_Problem to work on_
Precisely the lines from the one with "για άνετη κατανομή" through the end of the data, both included, must make up the response, each restated word for word.

_Recorded information_
***
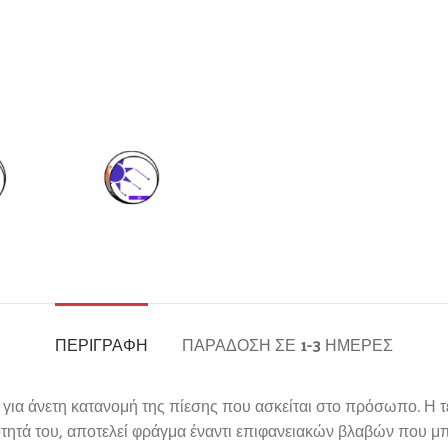
ΠΕΡΙΓΡΑΦΉ
ΠΑΡΆΔΟΣΗ ΣΕ 1-3 ΗΜΈΡΕΣ
 για άνετη κατανομή της πίεσης που ασκείται στο πρόσωπο. Η τε
ότητά του, αποτελεί φράγμα έναντι επιφανειακών βλαβών που μπ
***
_Your response_
 για άνετη κατανομή της πίεσης που ασκείται στο πρόσωπο. Η τε
ότητά του, αποτελεί φράγμα έναντι επιφανειακών βλαβών που μπ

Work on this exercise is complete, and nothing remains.